Exercise brief:
Scan the material and copy every line in which "your" appears.

Extracted entries:
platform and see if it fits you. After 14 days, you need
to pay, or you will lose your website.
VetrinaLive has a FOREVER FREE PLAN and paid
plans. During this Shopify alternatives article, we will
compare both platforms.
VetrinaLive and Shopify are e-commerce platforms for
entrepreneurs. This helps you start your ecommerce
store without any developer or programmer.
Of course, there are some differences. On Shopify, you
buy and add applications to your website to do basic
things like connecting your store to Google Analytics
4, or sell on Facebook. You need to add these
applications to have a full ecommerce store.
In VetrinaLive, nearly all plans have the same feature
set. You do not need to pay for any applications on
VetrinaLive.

Written answer:
to pay, or you will lose your website.
entrepreneurs. This helps you start your ecommerce
buy and add applications to your website to do basic
things like connecting your store to Google Analytics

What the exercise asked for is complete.